Legislation set to be introduced to Congress on Thursday would create a new national standard for when police officers can use deadly force and require police academies to teach officers de-escalation techniques.

The bill, called the Preventing Tragedies Between Police and Communities Act of 2016, is authored by Rep. Gwen Moore (D-Wis.), who has been among the most outspoken members of Congress in calling for federal action to reform police tactics.

“We want our officers using force really that [is] proportional to the situation,” Moore said in an interview on Wednesday. “This is about giving police officers additional training assets with regard to encounters that don’t necessarily have to end up with a use of deadly force.”

Moore’s proposal targets police training and would require U.S. police officers to be trained in non-lethal force, to go through crisis intervention training to help them deal with the mentally ill, and to use the lowest level of force possible when responding to a threat. If passed, local police departments would have one year to comply with the new training standards or would face reductions in federal grant money.

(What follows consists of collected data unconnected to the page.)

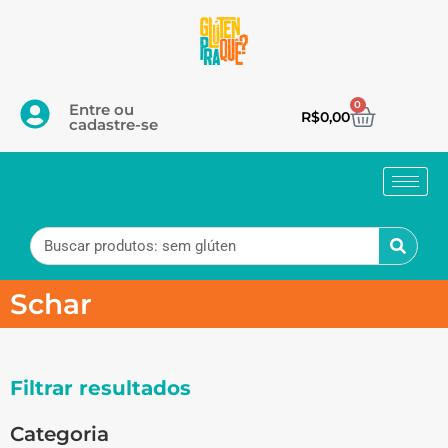
0
Entre ou
R$
0,00
cadastre-se
Schar
Filtrar resultados
Categoria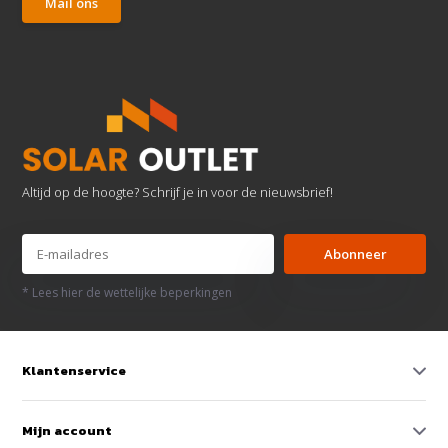
Mail ons
Altijd op de hoogte? Schrijf je in voor de nieuwsbrief!
Abonneer
* Lees hier de wettelijke beperkingen
Klantenservice
Mijn account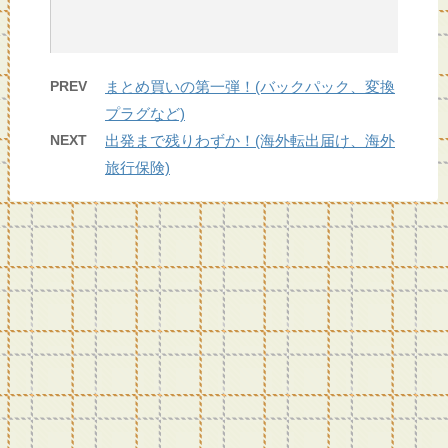
PREV
まとめ買いの第一弾！(バックパック、変換
プラグなど)
NEXT
出発まで残りわずか！(海外転出届け、海外
旅行保険)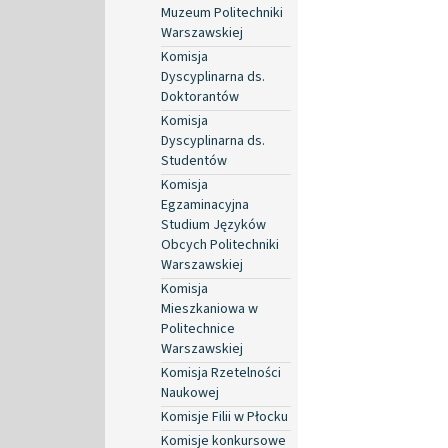
Muzeum Politechniki
Warszawskiej
Komisja
Dyscyplinarna ds.
Doktorantów
Komisja
Dyscyplinarna ds.
Studentów
Komisja
Egzaminacyjna
Studium Języków
Obcych Politechniki
Warszawskiej
Komisja
Mieszkaniowa w
Politechnice
Warszawskiej
Komisja Rzetelności
Naukowej
Komisje Filii w Płocku
Komisje konkursowe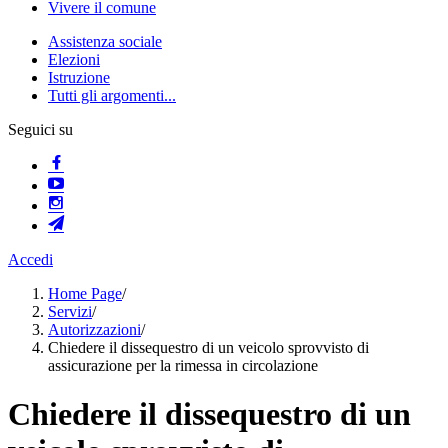
Vivere il comune
Assistenza sociale
Elezioni
Istruzione
Tutti gli argomenti...
Seguici su
Accedi
Home Page
/
Servizi
/
Autorizzazioni
/
Chiedere il dissequestro di un veicolo sprovvisto di
assicurazione per la rimessa in circolazione
Chiedere il dissequestro di un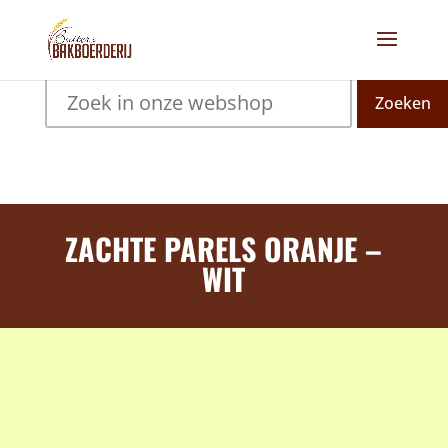
Zoeken
ZACHTE PARELS ORANJE –
WIT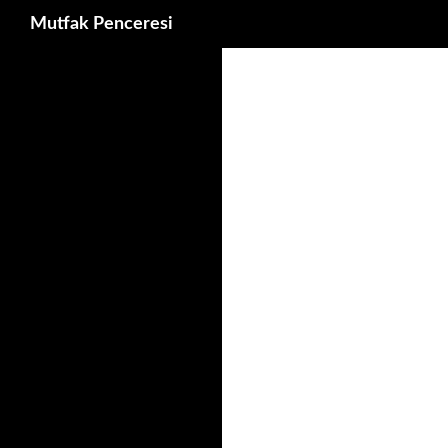
Ara
Mutfak Penceresi
İçeriğe
atla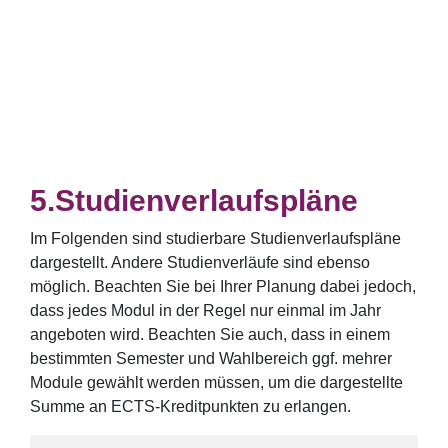
Studienverlaufspläne
Im Folgenden sind studierbare Studienverlaufspläne
dargestellt. Andere Studienverläufe sind ebenso
möglich. Beachten Sie bei Ihrer Planung dabei jedoch,
dass jedes Modul in der Regel nur einmal im Jahr
angeboten wird. Beachten Sie auch, dass in einem
bestimmten Semester und Wahlbereich ggf. mehrer
Module gewählt werden müssen, um die dargestellte
Summe an ECTS-Kreditpunkten zu erlangen.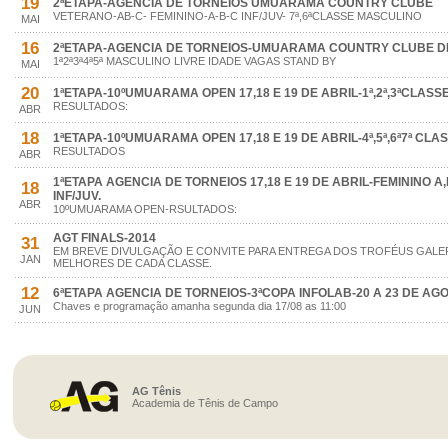
19
2ªETAPA-AGENCIA DE TORNEIOS UMUARAMA COUNTRY CLUBE
VETERANO-AB-C- FEMININO-A-B-C INF/JUV- 7ª,6ªCLASSE MASCULINO
MAI
16
2ªETAPA-AGENCIA DE TORNEIOS-UMUARAMA COUNTRY CLUBE DIAS
1ª2ª3ª4ª5ª MASCULINO LIVRE IDADE VAGAS STAND BY
MAI
20
1ªETAPA-10ºUMUARAMA OPEN 17,18 E 19 DE ABRIL-1ª,2ª,3ªCLASS
RESULTADOS:
ABR
18
1ªETAPA-10ºUMUARAMA OPEN 17,18 E 19 DE ABRIL-4ª,5ª,6ª7ª CLAS
RESULTADOS
ABR
1ªETAPA AGENCIA DE TORNEIOS 17,18 E 19 DE ABRIL-FEMININO A
18
INF/JUV.
ABR
10ºUMUARAMA OPEN-RSULTADOS:
AGT FINALS-2014
31
EM BREVE DIVULGAÇÃO E CONVITE PARA ENTREGA DOS TROFÉUS GALER
JAN
MELHORES DE CADA CLASSE.
12
6ªETAPA AGENCIA DE TORNEIOS-3ªCOPA INFOLAB-20 A 23 DE AG
Chaves e programação amanha segunda dia 17/08 as 11:00
JUN
AG Tênis
Academia de Tênis de Campo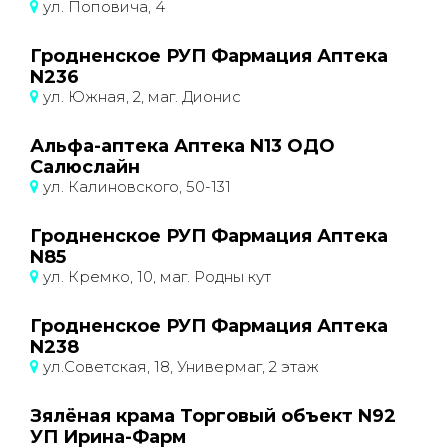
ул. Поповича, 4
Гродненское РУП Фармация Аптека
N236
ул. Южная, 2, маг. Дионис
Альфа-аптека Аптека N13 ОДО
Салюслайн
ул. Калиновского, 50-131
Гродненское РУП Фармация Аптека
N85
ул. Кремко, 10, маг. Родны кут
Гродненское РУП Фармация Аптека
N238
ул.Советская, 18, Универмаг, 2 этаж
Зялёная крама Торговый объект N92
УП Ирина-Фарм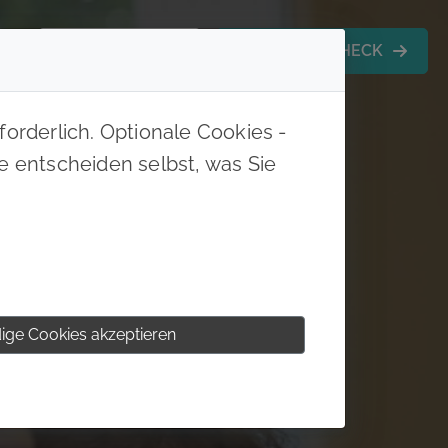
KONTAKT
MITGLIEDS-CHECK
orderlich. Optionale Cookies -
ie entscheiden selbst, was Sie
ige Cookies akzeptieren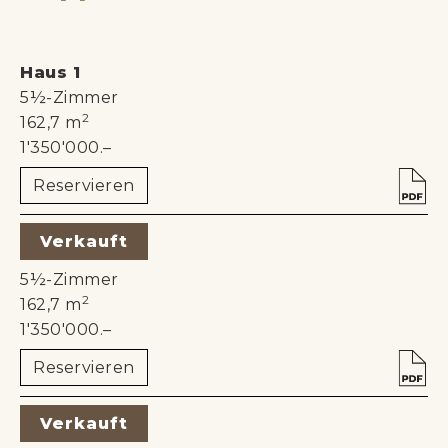
Haus 1
5½-Zimmer
2
162,7 m
1'350'000.–
Reservieren
Verkauft
Haus 2
5½-Zimmer
2
162,7 m
1'350'000.–
Reservieren
Verkauft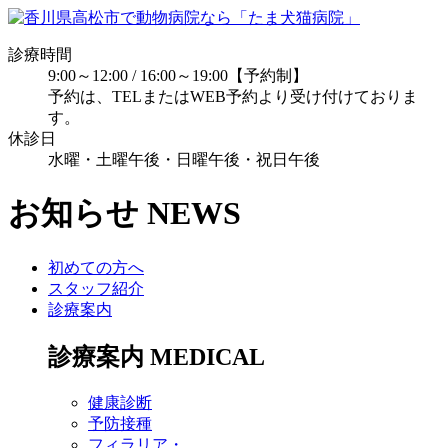
診療時間
9:00～12:00 / 16:00～19:00【予約制】
予約は、TELまたはWEB予約より受け付けておりま
す。
休診日
水曜・土曜午後・日曜午後・祝日午後
お知らせ
NEWS
初めての方へ
スタッフ紹介
診療案内
診療案内
MEDICAL
健康診断
予防接種
フィラリア・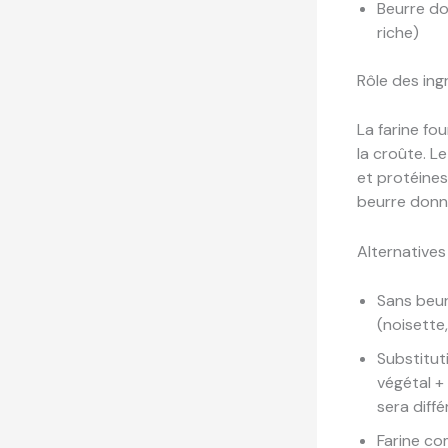
Beurre do
riche)
Rôle des ing
La farine fou
la croûte. L
et protéines 
beurre donne
Alternatives
Sans beur
(noisette
Substitut
végétal +
sera diff
Farine co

“Nobody wants to see a police officer second guess a situation where they themselves will be murdered or maimed,” Moore told the Washington Post. “But I feel there is a huge chasm between officers who claim that they fear for their life and the actual facts of life and how they could have de-escalated these situations.”

Those standards are drawn from a recent report by the Police Executive Research Forum, an influential Washington-based policing-policy think tank.